Prof. Elham Saeidinezhad's new working paper builds out a Money View of FX swaps. Readers of Soon Parted will find in Dr. Saeidinezhad's paper a familiar set of conceptual reference points—attention to accounting, a hierarchical monetary system, market-making. The paper also develops the deep connection between FX swaps and repo as money-market instruments, which sheds light on the structure of the global dollar, including the Fed's role as international lender of last resort.
Though it is not the core of the paper, I was struck by Dr. Saeidinezhad's use of contractual equations to make sense of complex financial instruments. This way of understanding financial instruments—an algebra of double-entry accounting—fits nicely with other balance-sheet approaches. In this post, I translate Elham's contractual equation example into my own terms.
Algebra with cash flows
The example deals not with FX swaps but with FX forwards—an agreement to exchange cash in one currency for cash in another, at an agreed future date, according to terms agreed today. These T accounts show one way to think of an FX forward as a combination of other instruments. They use sources and uses accounting, and are written from the point of view of a buyer of forward British pounds. From left to right, the buyer obtains dollars through a loan, sells them for GBP in a spot FX transaction, and deposits the pounds. Only the creation of the forward is shown: at maturity, the deposit will mature, yielding cash in GBP, and the loan will mature, absorbing cash in USD, the same as a forward FX transaction.
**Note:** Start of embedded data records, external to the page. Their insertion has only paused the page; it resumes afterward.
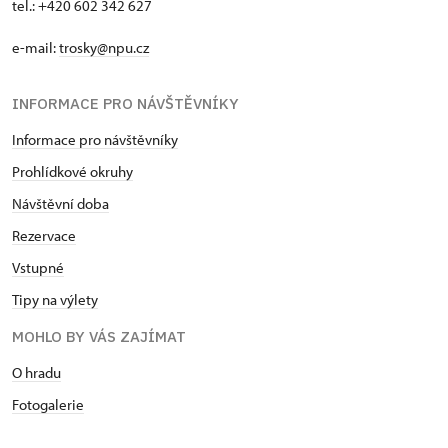
tel.: +420 602 342 627
e-mail:
trosky@npu.cz
INFORMACE PRO NÁVŠTĚVNÍKY
Informace pro návštěvníky
Prohlídkové okruhy
Návštěvní doba
Rezervace
Vstupné
Tipy na výlety
MOHLO BY VÁS ZAJÍMAT
O hradu
Fotogalerie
The transactions are written as an equation,
USD loan + Spot FX + GBP deposit = FX forward.
On the right-hand side, flows of both USD cash and GBP cash net out, leaving only the forward flows, shown below the dotted line. The FX forward, in other words, achieves in a single instrument the same net cash flows as the three transactions on the left. If it were expanded to show quantities for each entry, this contractual equation would be a statement of the covered interest parity (CIP) no-arbitrage condition.
By thinking of the T accounts as components of an algebraic expression, we are invited to use familiar algebraic steps to rearrange the terms, and it turns out that such operations are meaningful. For example, rearranging the above we can write
FX forward - GBP deposit - Spot FX = Loan.
This expression can be translated back into T accounts. As Prof. Saeidinezhad notes, when the entries are written with a minus sign, it means that the transactor is taking the opposite side of the transaction, so on the right-hand side, increases become decreases and vice versa, and uses become sources and vice versa.
This becomes a bit easier to read if we re-write it with plus signs instead of minus signs. The third set of T accounts below say exactly the same thing as the second set.
Economically, this says that one can create the cash flows of a loan of dollars by buying GBP forward, accepting a GBP deposit, and using the proceeds to purchase USD now. One could then think about the financial engineering questions that this raises (how can this synthetic loan be created from available instruments?), or about market-making questions (do markets for these instruments exist, and are they liquid?).
A helpful tool for balance-sheet thinking
But for now, I just want to highlight the technique, and Prof. Saeidinezhad's paper for taking the time to explain it. This way of manipulating cash-flow accounting seems like a useful addition to the balance-sheet reasoning toolkit. It says that an algebraic logic applies to sources and uses ledgers, so they can be transformed like equations. The responsibility to ensure that the resulting arguments are good ones, of course, remains with the thinker.
Isn't the paper saying Covered Interest Parity is violated because dealers deserve riskless arbitrage profits?
《At the same time, the literature documents that most active investors have not been able to outperform passive investment strategies.
Treynor offers his insights on these matters in a series of articles. In general, the portfolio managers’ actual returns fail to exceed market averages. The failure is due to the dealer-based quality of the capital market and the presence of the dealers’ spreads.》
《 [...] as the dealers expand their balance sheets, they demand higher premiums from their clients to provide synthetic dollar funding (e.g., borrowing in euros and swapping into
dollars) relative to direct dollar funding (i.e., borrowing dollars in the money market), resulting in CIP deviations. They earn an extra premium by increasing the forward rates compared to spot rates: As F/S
increases, the relative cost of purchasing the US-Dollar at maturity compared to the spot contract falls. As the dealers are the sellers of dollars in the spot and the buyers of them in
forward, the dealer can obtain more units of dollars with the same amount of foreign currency as the forward rate increases relative to the spot rate.》
In other words, do dealers profit from riskless arbitrage, backstopped in case of counterparty default by the Fed?
What are the implications of the violation of no-arbitrage conditions on fair pricing models? Do prices become arbitrary?